What major changes will National Education Policy 2020 bring?
NEP 2020 is not about tweaking the educational system, but transforming it. It will change all aspects of education, at all levels. For instance, children between the ages of three and six would be brought into the fold of formal education for the first time. The NEP will also help in achieving foundational literacy and numeracy for all children by the age of eight. The Central government has launched a national mission to achieve the objectives of this policy.
The NEP emphasises the importance of bilingual and multilingual education for all children. Moreover, vocational training will be integrated into school education. Classes from nine to 12 will be combined into a programme during which students will be allowed to make choices across a range of subjects, including science, social science, the arts, vocational education and even sports. The basic degree for a school teacher will become the four-year Bed.
Multidisciplinary education and research universities will be set up. Also, a national research foundation (NRF) will be set up to nurture research in the university system. The higher education system will be restructured into research universities, teaching universities and autonomous degree-granting colleges. The focus will be on providing autonomy, with accountability, to higher education institutions so that they can lead the transformation.
Could you elaborate on the changes specific to higher education?
Higher education will become much more student centric and focus on building 21st century skills. Youth and adults will have the opportunity to keep learning throughout their lives, as and when necessary, to keep pace with a fast-changing world. The steps like the setting up of an Academic Bank of Credits, a liberal undergraduate education and the integration of vocational education will all contribute towards this. The NEP will take higher education away from lecture-based pedagogy.
Higher education will see a completely new regulatory framework that will have four independent verticals—for regulation, accreditation, funding and standard-setting—under the umbrella of the Higher Education Commission of India. The system will grow, but it will also require consolidation since over 65 per cent of the 42,000 plus colleges have less than 500 students at present. Only 4 per cent of the colleges have enrolment greater than 3,000.
It is important to note that higher education in India is largely private (79 per cent of institutions and 66 per cent of enrolment). The NEP has provided encouragement and support to the private sector by treating them on par with government institutions, with regards to regulation and access to research funding. The regulatory framework will help in weeding out institutions that are unable to improve their standards over a period of a decade or more.
It (the new regulatory framework) will also phase out the affiliation system and create autonomous institutions that will be able to innovate in curriculum, pedagogy and assessment.

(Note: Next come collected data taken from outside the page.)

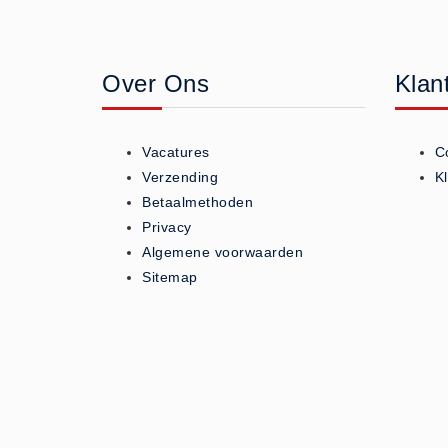
Geneesmiddelen (0)
Huidverzorging (5)
Over Ons
Klan
Koud - Warm kompressen (3)
Overige (1)
Spieren en gewrichten (0)
Vacatures
C
Teken - Beten sets (5)
Verzending
K
Vitamines en mineralen (0)
Betaalmethoden
Privacy
Eerste Hulp Paneel
Algemene voorwaarden
Eerste Hulp Paneel (0)
Sitemap
Evacuatie
Evacuatie (19)
Noodkoffer (0)
Noodverlichting (1)
Stoelen (5)
Zaklampen (9)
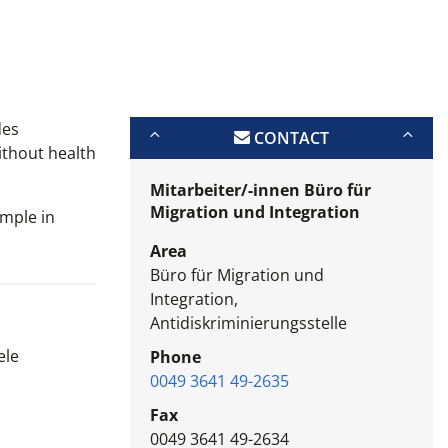
des
CONTACT
ithout health
Mitarbeiter/-innen Büro für
Migration und Integration
ample in
Area
Büro für Migration und
Integration,
Antidiskriminierungsstelle
ele
Phone
0049 3641 49-2635
Fax
0049 3641 49-2634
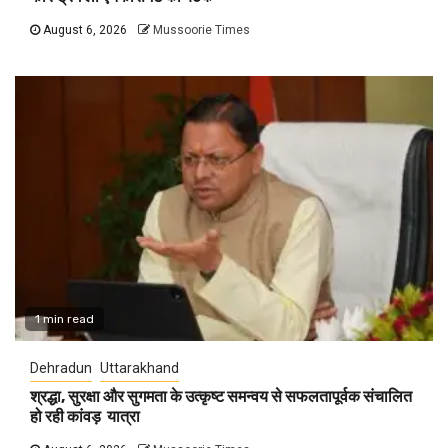
August 6, 2026
Mussoorie Times
1 min read
Dehradun
Uttarakhand
श्रद्धा, सुरक्षा और सुगमता के उत्कृष्ट समन्वय से सफलतापूर्वक संचालित
हो रही कांवड़ यात्रा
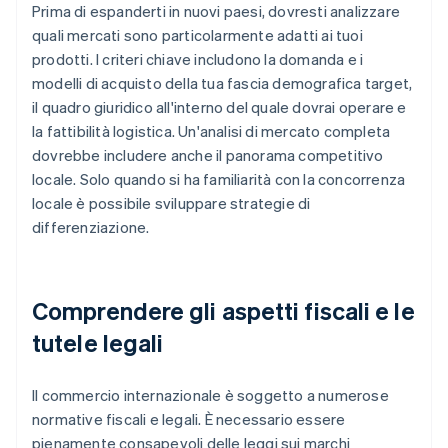
Prima di espanderti in nuovi paesi, dovresti analizzare
quali mercati sono particolarmente adatti ai tuoi
prodotti. I criteri chiave includono la domanda e i
modelli di acquisto della tua fascia demografica target,
il quadro giuridico all'interno del quale dovrai operare e
la fattibilità logistica. Un'analisi di mercato completa
dovrebbe includere anche il panorama competitivo
locale. Solo quando si ha familiarità con la concorrenza
locale è possibile sviluppare strategie di
differenziazione.
Comprendere gli aspetti fiscali e le
tutele legali
Il commercio internazionale è soggetto a numerose
normative fiscali e legali. È necessario essere
pienamente consapevoli delle leggi sui marchi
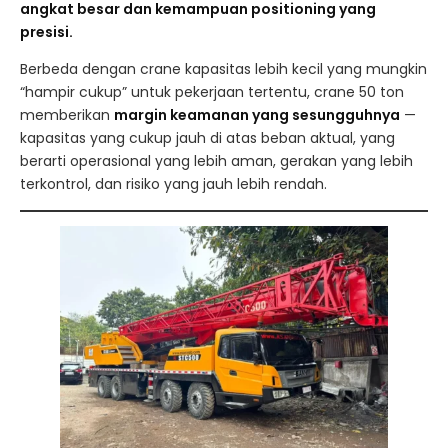
angkat besar dan kemampuan positioning yang
presisi.
Berbeda dengan crane kapasitas lebih kecil yang mungkin
“hampir cukup” untuk pekerjaan tertentu, crane 50 ton
memberikan
margin keamanan yang sesungguhnya
—
kapasitas yang cukup jauh di atas beban aktual, yang
berarti operasional yang lebih aman, gerakan yang lebih
terkontrol, dan risiko yang jauh lebih rendah.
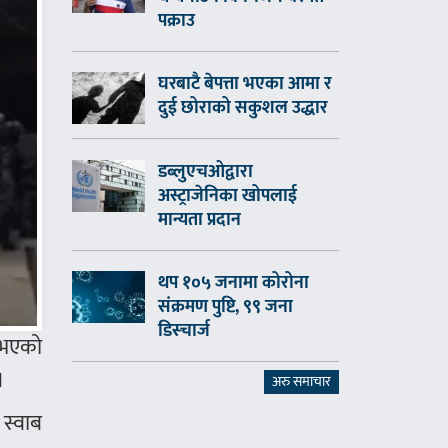
पक्राउ
घरबाटै बेपत्ता भएका आमा र
दुई छोराको सकुशल उद्धार
डब्लुएचओद्वारा
अस्ट्राजेनिका खोपलाई
मान्यता प्रदान
थप १०५ जनामा कोरोना
संक्रमण पुष्टि, ९९ जना
डिस्चार्ज
ि भएको
।
अरु समाचार
 स्वाब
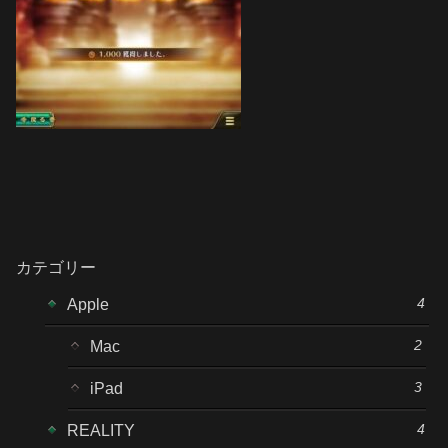
カテゴリー
4
Apple
2
Mac
3
iPad
4
REALITY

It will help provide mobility to students across streams through the creation of a national higher education qualification framework that will also be interconnected with the national skills qualification framework.

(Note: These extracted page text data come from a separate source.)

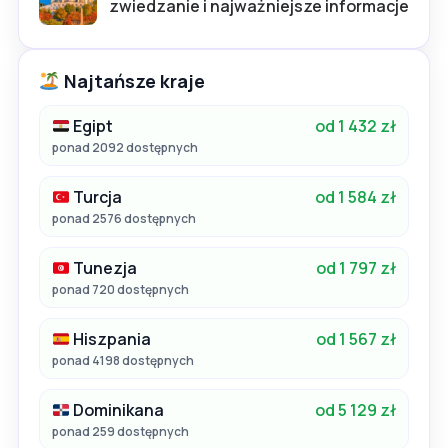
zwiedzanie i najważniejsze informacje
Najtańsze kraje
Egipt
od 1 432 zł
ponad 2092 dostępnych
Turcja
od 1 584 zł
ponad 2576 dostępnych
Tunezja
od 1 797 zł
ponad 720 dostępnych
Hiszpania
od 1 567 zł
ponad 4198 dostępnych
Dominikana
od 5 129 zł
ponad 259 dostępnych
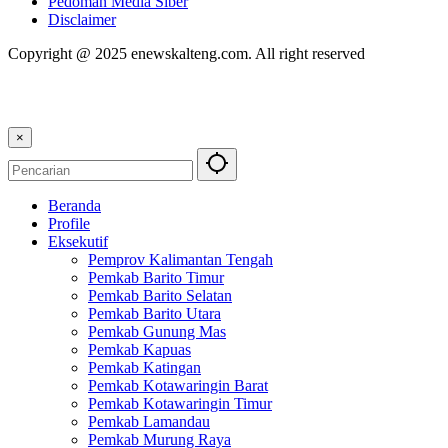
Pedoman Media Siber
Disclaimer
Copyright @ 2025 enewskalteng.com. All right reserved
×
Beranda
Profile
Eksekutif
Pemprov Kalimantan Tengah
Pemkab Barito Timur
Pemkab Barito Selatan
Pemkab Barito Utara
Pemkab Gunung Mas
Pemkab Kapuas
Pemkab Katingan
Pemkab Kotawaringin Barat
Pemkab Kotawaringin Timur
Pemkab Lamandau
Pemkab Murung Raya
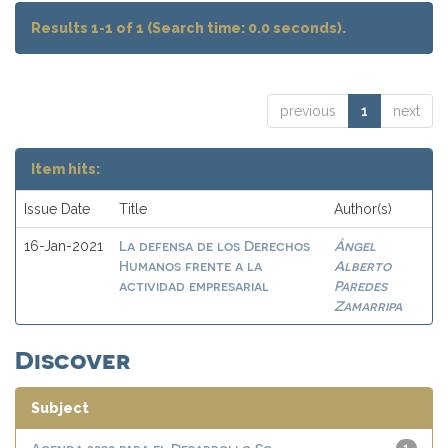
Results 1-1 of 1 (Search time: 0.0 seconds).
previous
1
next
Item hits:
Issue Date
Title
Author(s)
La defensa de los Derechos
Ángel
16-Jan-2021
Humanos frente a la
Alberto
actividad empresarial
Paredes
Zamarripa
Discover
Subject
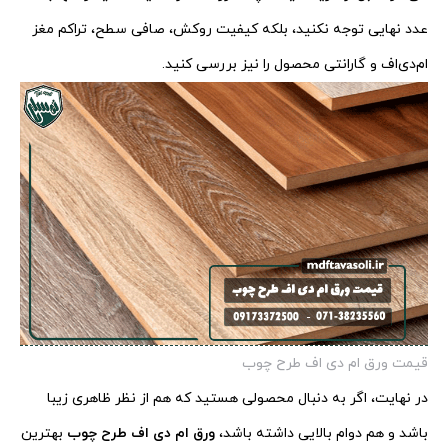
عدد نهایی توجه نکنید، بلکه کیفیت روکش، صافی سطح، تراکم مغز
ام‌دی‌اف و گارانتی محصول را نیز بررسی کنید.
قیمت ورق ام دی اف طرح چوب
در نهایت، اگر به دنبال محصولی هستید که هم از نظر ظاهری زیبا
باشد و هم دوام بالایی داشته باشد،
ورق ام دی اف طرح چوب
بهترین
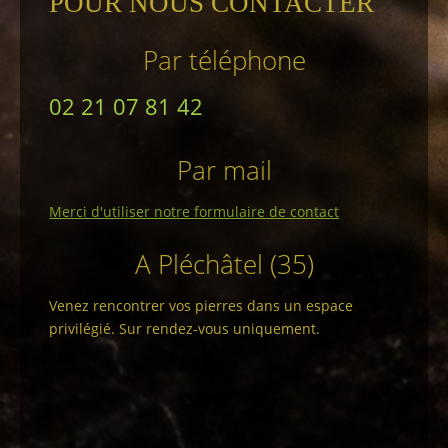
POUR NOUS CONTACTER
Par téléphone
02 21 07 81 42
Par mail
Merci d'utiliser notre formulaire de contact
A Pléchâtel (35)
Venez rencontrer vos pierres dans un espace
privilégié. Sur rendez-vous uniquement.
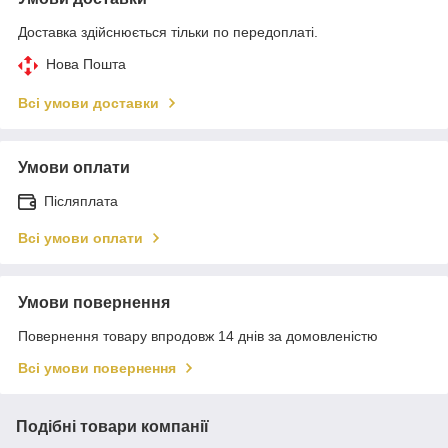
Доставка здійснюється тільки по передоплаті.
Нова Пошта
Всі умови доставки
Умови оплати
Післяплата
Всі умови оплати
Умови повернення
Повернення товару впродовж 14 днів за домовленістю
Всі умови повернення
Подібні товари компанії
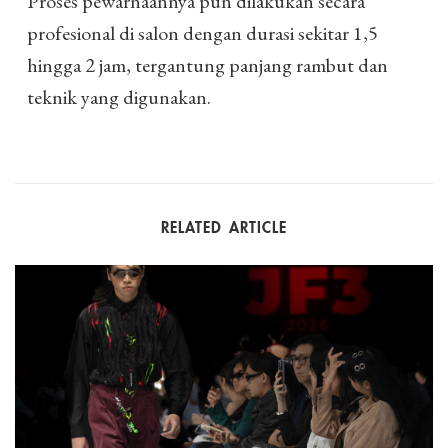
Proses pewarnaannya pun dilakukan secara
profesional di salon dengan durasi sekitar 1,5
hingga 2 jam, tergantung panjang rambut dan
teknik yang digunakan.
RELATED ARTICLE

What was the vision with which you drafted the NEP?
The focus of the NEP is captured in one of the statements in it: “Providing universal access to quality education is the key to India’s continued ascent and leadership on the global stage in terms of economic growth, social justice and equality, scientific advancement, national integration, and cultural preservation.”
Key considerations include emphasis on the full development of human potential as articulated in the declaration of human rights in 1948; an education system that draws upon India’s heritage and value systems; the unfinished agenda of previous policies; the sustainable development goals; seeking to create a flexible yet integrated system of education that facilitates national development, and preparing students to realise their own dreams and aspirations and secure their future and that of their families, and also to contribute to society and the country.

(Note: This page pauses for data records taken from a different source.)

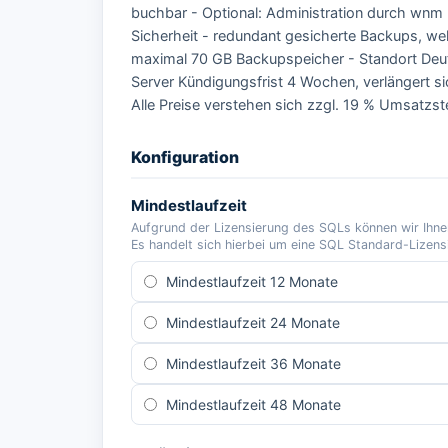
buchbar - Optional: Administration durch wnm
Sicherheit - redundant gesicherte Backups, wel
maximal 70 GB Backupspeicher - Standort Deuts
Server Kündigungsfrist 4 Wochen, verlängert si
Alle Preise verstehen sich zzgl. 19 % Umsatzst
Konfiguration
Mindestlaufzeit
Aufgrund der Lizensierung des SQLs können wir Ihnen 
Es handelt sich hierbei um eine SQL Standard-Lizens
Mindestlaufzeit 12 Monate
Mindestlaufzeit 24 Monate
Mindestlaufzeit 36 Monate
Mindestlaufzeit 48 Monate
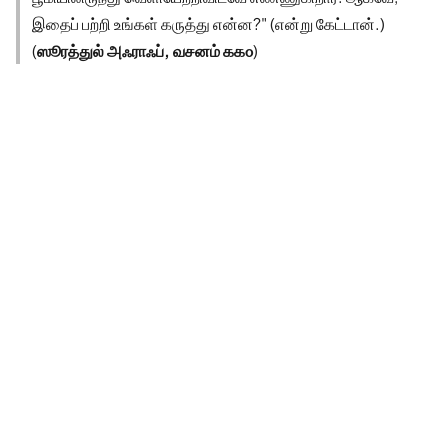
இதைப் பற்றி உங்கள் கருத்து என்ன?" (என்று கேட்டான்.)
(
ஸூரத்துல் அஃராஃப், வசனம் ௧௧௦
)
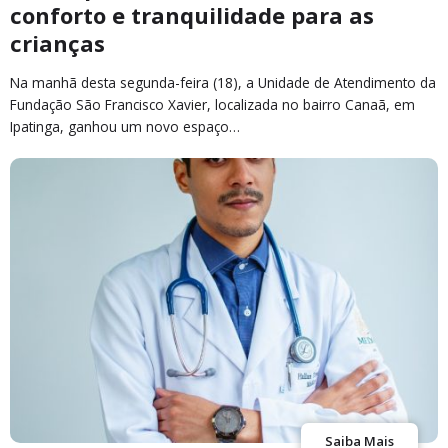
conforto e tranquilidade para as
crianças
Na manhã desta segunda-feira (18), a Unidade de Atendimento da
Fundação São Francisco Xavier, localizada no bairro Canaã, em
Ipatinga, ganhou um novo espaço…
Saiba Mais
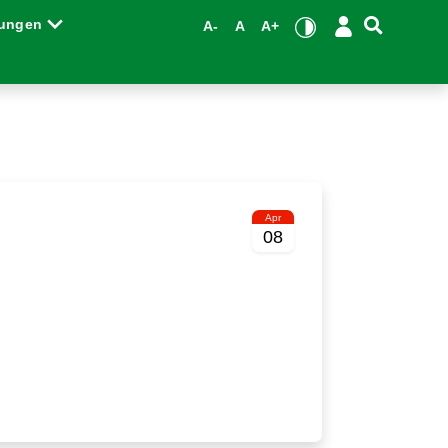
tungen
A-
A
A+
Apr
08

How does the NEP compare with the education policies in western countries?
As you know, we had wide ranging consultations while formulating the NEP. These consultations and the knowledge of the members of the committee meant that we had a comprehensive understanding of the educational systems in [countries like] the US, Europe, South Korea and Israel.
Furthermore, there were the key elements of India’s educational system consistent with our culture and ethos that needed to be included. Therefore, though the policy recognises the centrality of Indianness, it incorporates the best of experiences and practices of other leading countries engaged in innovative concepts in education and research. Thus, if the NEP is implemented in the spirit in which it was created, it will give India an education system that is second to none.
You have stressed that the NEP will make India a knowledge hub. How will that happen?
India must ensure that it is in a position to generate knowledge across disciplines. The students must become active participants in the process of knowledge creation from a young age, beginning at secondary school. The NEP enables this transformation as it reorients the pedagogy from rote learning to learning how to learn and inquiry-driven learning. It provides autonomy to institutions, encourages research and innovation. It also makes provision for research funding across disciplines and levels through the NRF.